One line of attack on the “green energy” agenda is to question its primary rationale, namely the theory that catastrophic global warming will result unless human-caused emissions of carbon dioxide and other greenhouse gases are drastically reduced.

This book tackles a different question: Assuming that global warming due to carbon emissions might be a problem, is the green energy agenda well designed to achieve the environmental and economic benefits that have been attributed to it?

The authors are four academics (three being economists and/or attorneys) who describe themselves as “professional skeptics.”  And they do a workmanlike job of questioning the logic and integrity of green energy from various angles.

Those who have followed the debate about this subject will be familiar with many of the points. The technical feasibility of a rapid transition to solar and wind power has been vastly exaggerated, while the cost estimates are correspondingly understated. Some environmentalists view nuclear power as “green” because it has the potential of reducing carbon emissions, while others will oppose it to their dying breath.  There are numerous environmental objections to the government-supported ethanol program.  There is no common definition of the green jobs that are promised, and forecasts are typically expressed on a gross basis (without subtracting jobs that would be eliminated, e.g., in the fossil fuel industries and in industrial operations that would leave the country as the result of higher US power costs.)  Some analysts would count jobs in regulatory compliance areas as a benefit, when they actually represent an economic cost.  Claims that green jobs will necessarily provide highly paid, agreeable employment are not credible.  Barring the creation of trade barriers, most wind power or solar power equipment would be produced in Asia or Europe versus the US.  Etc.   

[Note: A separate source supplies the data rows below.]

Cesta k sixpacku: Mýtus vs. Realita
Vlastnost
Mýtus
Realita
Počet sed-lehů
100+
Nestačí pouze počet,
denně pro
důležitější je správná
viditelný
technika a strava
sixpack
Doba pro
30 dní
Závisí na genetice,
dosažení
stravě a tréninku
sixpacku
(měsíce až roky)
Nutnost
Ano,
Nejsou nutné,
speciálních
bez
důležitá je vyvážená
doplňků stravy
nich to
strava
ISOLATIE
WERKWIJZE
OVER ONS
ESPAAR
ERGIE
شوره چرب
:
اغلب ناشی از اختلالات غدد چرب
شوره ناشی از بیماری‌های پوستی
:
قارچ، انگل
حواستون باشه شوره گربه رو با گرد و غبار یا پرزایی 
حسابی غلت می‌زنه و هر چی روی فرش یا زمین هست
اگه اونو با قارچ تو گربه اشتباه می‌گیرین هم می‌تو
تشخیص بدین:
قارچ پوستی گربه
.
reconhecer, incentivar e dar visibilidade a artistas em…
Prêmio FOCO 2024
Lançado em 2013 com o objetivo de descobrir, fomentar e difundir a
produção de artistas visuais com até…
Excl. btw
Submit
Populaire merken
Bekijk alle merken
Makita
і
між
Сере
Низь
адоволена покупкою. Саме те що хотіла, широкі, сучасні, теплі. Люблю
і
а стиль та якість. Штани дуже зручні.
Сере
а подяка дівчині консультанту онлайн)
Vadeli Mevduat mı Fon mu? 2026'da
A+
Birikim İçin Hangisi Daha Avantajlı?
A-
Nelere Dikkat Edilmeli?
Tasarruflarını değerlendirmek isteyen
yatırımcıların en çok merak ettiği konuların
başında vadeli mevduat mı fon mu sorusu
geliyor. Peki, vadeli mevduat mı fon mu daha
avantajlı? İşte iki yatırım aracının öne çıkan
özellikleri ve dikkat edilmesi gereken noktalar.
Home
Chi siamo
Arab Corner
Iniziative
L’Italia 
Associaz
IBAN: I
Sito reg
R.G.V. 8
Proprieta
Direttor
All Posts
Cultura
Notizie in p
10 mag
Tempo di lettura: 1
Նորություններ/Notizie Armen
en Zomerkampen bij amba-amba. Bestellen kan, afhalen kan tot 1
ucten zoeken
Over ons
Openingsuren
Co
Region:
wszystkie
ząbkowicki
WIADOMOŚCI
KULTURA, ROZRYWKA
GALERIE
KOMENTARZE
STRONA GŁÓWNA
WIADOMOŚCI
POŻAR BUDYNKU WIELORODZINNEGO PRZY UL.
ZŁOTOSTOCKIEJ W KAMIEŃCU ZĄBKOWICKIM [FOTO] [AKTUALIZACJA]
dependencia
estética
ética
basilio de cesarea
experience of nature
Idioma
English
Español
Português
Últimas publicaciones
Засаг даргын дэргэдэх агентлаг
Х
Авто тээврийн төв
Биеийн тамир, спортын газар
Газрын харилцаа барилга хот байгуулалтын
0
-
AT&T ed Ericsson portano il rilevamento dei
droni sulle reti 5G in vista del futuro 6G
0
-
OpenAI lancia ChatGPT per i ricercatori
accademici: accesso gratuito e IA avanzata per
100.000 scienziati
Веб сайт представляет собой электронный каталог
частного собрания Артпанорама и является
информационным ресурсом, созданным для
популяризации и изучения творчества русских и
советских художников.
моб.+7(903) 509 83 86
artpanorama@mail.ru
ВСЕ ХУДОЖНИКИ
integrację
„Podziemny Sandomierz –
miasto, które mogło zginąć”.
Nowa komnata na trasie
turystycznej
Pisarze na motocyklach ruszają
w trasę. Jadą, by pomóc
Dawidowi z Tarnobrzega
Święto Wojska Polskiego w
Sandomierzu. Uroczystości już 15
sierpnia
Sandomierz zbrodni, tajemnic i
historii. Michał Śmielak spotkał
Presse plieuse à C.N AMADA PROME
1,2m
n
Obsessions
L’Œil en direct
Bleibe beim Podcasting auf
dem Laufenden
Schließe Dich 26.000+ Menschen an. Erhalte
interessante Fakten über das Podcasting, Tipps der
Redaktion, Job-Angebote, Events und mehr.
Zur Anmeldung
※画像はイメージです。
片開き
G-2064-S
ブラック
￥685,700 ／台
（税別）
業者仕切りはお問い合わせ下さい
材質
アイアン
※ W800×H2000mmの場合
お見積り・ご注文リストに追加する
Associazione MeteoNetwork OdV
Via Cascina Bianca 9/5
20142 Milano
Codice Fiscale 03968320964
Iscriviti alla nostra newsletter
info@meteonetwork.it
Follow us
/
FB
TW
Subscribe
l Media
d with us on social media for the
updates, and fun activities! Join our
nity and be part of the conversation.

It is nice to have an authoritative source to cite, with a logically organized series of chapters and a handy dandy index.  And some of the conceptual points are novel, e.g., selective optimism about technological progress in the future (assumed for green energy operations, ignored for traditional energy operations), and repeated demonstration of the Baptist and bootleggers syndrome (people with very different objectives closing ranks to support Sunday closing laws).  It is amazing how ready green energy advocates are to trade the taken-for-granted benefits of a free market economy for their vision of what life on earth should be like (e.g., small pastoral communities, locally grown food, no more Wal-Mart).

However, who is the audience?  For right wing think tanks and academics, the book is preaching to the converted.  Left wing think tanks and academics will not read it.  Corporate employees will tend to do whatever suits their own interests. 

The authors suggest that the general public could use the book as a source of green energy questions (30 questions are listed in the concluding chapter) for candidates for elective office, but will this work?  The material is too involved, diverse and sophisticated for the average reader to absorb and remember.  Also, direct contact between the voters and politicians on policy issues is increasingly infrequent, and written communications from voters are recapped without much reflection on the content unless the sender is seen as potential source of campaign cash.

So if green energy is indeed an expensive, ill-conceived experiment in social engineering, as the authors argue, a simpler, more straightforward formulation of the issue may be needed to combat it.